Regulatory Uncertainty Persists
Despite hopeful signs, SEC Chair Gary Gensler maintains caution. At the Aspen Security Forum, he emphasized:
- Need for strict crypto industry regulation
- Preference for Bitcoin futures-based ETFs
- High margin requirements for investors
Key Developments:
- July 2021: SEC approved ProFunds' Bitcoin futures mutual fund
- August 25, 2021: Pending decision on SkyBridge Capital's Bitcoin ETF application
Coinbase analysts predict eventual ETF approval given growing public interest and market developments.
FAQs About Crypto ETF Approval
Q: Why does the SEC keep rejecting crypto ETFs?
A: Primary concerns include market manipulation risks and inadequate investor protections in the crypto space.
Q: What's different about 2021's ETF applications?
A: Applicants now propose diversified structures (futures, equity-based) rather than direct crypto exposure.

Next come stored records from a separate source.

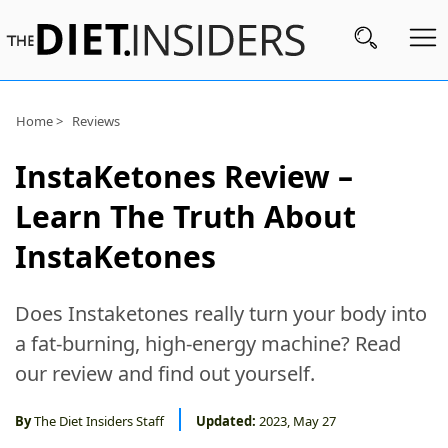
Subscribe
Home >
Reviews
Nutrition
InstaKetones Review –
Wellness
Learn The Truth About
Diets
InstaKetones
Fitness
Does Instaketones really turn your body into
What
a fat-burning, high-energy machine? Read
to
our review and find out yourself.
Buy
Brands
By
The Diet Insiders Staff
Updated:
2023, May 27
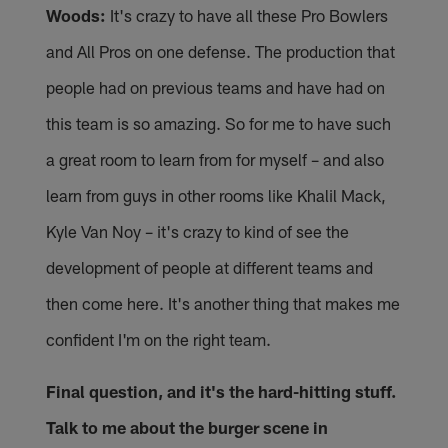
Woods:
It's crazy to have all these Pro Bowlers
and All Pros on one defense. The production that
people had on previous teams and have had on
this team is so amazing. So for me to have such
a great room to learn from for myself – and also
learn from guys in other rooms like Khalil Mack,
Kyle Van Noy – it's crazy to kind of see the
development of people at different teams and
then come here. It's another thing that makes me
confident I'm on the right team.
Final question, and it's the hard-hitting stuff.
Talk to me about the burger scene in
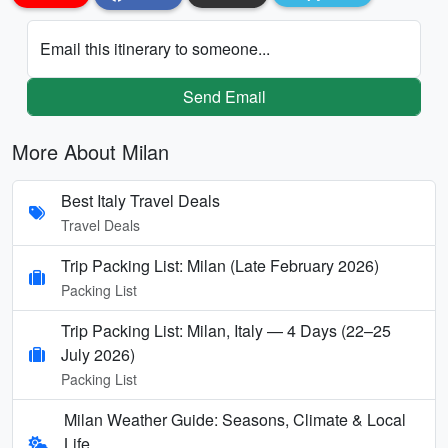
Email this itinerary to someone...
Send Email
More About Milan
Best Italy Travel Deals
Travel Deals
Trip Packing List: Milan (Late February 2026)
Packing List
Trip Packing List: Milan, Italy — 4 Days (22–25
July 2026)
Packing List
Milan Weather Guide: Seasons, Climate & Local
Life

Q: Which traditional finance firms are entering this space?
A: Goldman Sachs, Fidelity, Invesco, and SkyBridge Capital have all filed crypto-related ETF applications.
👉 Learn why institutional crypto adoption matters
Q: What was significant about the ProFunds approval?
A: It marked the first SEC-approved Bitcoin futures mutual fund, potentially signaling openness to crypto derivatives.
Q: How might ETF approval impact crypto markets?
A: Approval could legitimize crypto assets for mainstream investors and increase market liquidity.
Q: What's the next key date for ETF watchers?
A: August 25, 2021, when the SEC must decide on SkyBridge Capital's Bitcoin ETF application.